I resolve…

by Douglas Field – 

New Year’s resolutions. Why do we make them? The historical answer is because we’ve been doing it for about four thousand years; the inhabitants of ancient Babylon started making New Year’s resolutions in a serious way around 2000 B.C., when the new year was celebrated on the first day of spring… the Babylonians’ most popular resolution was to return borrowed farm equipment, which would be needed in the soon-to-be planting season. (Did you ever return the neighbor’s hedge trimmer you borrowed last summer?)

The short answer is probably because we need to make them, although one professional cynic has said that resolutions, like piñatas, seem to be made for the specific purpose of being broken.

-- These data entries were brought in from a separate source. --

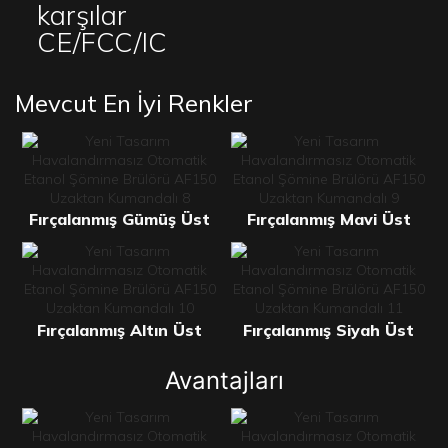
karşılar
CE/FCC/IC
Mevcut En İyi Renkler
Fırçalanmış Gümüş Üst
Fırçalanmış Mavi Üst
Fırçalanmış Altın Üst
Fırçalanmış Siyah Üst
Avantajları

It’s not hard to get the resolution urge on New Year’s Eve. There’s that sense of renewal, of rebirth, and the guilty urge that we ate our weight in chocolate during the holidays. For sure, most of us have habits or pounds we’d be better off without, and using the New Year as the point to turn the page usually seems like a good idea. It’s clean, it’s neat, we can announce it publicly as some sort of negative motivation, family and friends are doing it, and nobody will think badly of us when, almost inevitably, we break it.

The fact is, most of us don’t have a clue how to make a realistic resolution, which is why most of us fail to keep them. Usually our resolutions are totally unrealistic and unreasonable. We set impossibly high goals then wonder why we fail. So we give up. It is the nature of most of us to be more successful by increments. This is certainly the way the Management By Objectives model was organized––set reasonable, measurable objectives and devise a do-able plan to achieve them. Once achieved, another set of reasonable and measurable objectives can be set.

Resolutions don’t have to be portentous. One writer has suggested a resolution as simple as, “I resolve to make this year better than last year.” Actually, the implications of that are staggering if we’re serious.

The first century Christians, few of whom had actually met Jesus Christ, found His teachings so compelling and His influence so powerful, that their lives were radically and quickly changed. They weren’t incrementalists. Once they had resolved to become Christians, they became resident aliens in their own society, putting their lives at risk. Eventually, many thousands of them were executed rather than repudiate a man they called ‘Savior’ and ‘Lord’. Today Christians call them ‘saints’ and ‘heroes of the faith’. Few of them were saintly in the way we use the word, and they certainly didn’t see themselves as heroes. Encountering Jesus Christ had been a transforming and compelling experience, leaving them unable to break their resolve.

It makes a resolution to be more helpful around the house pretty insignificant by comparison.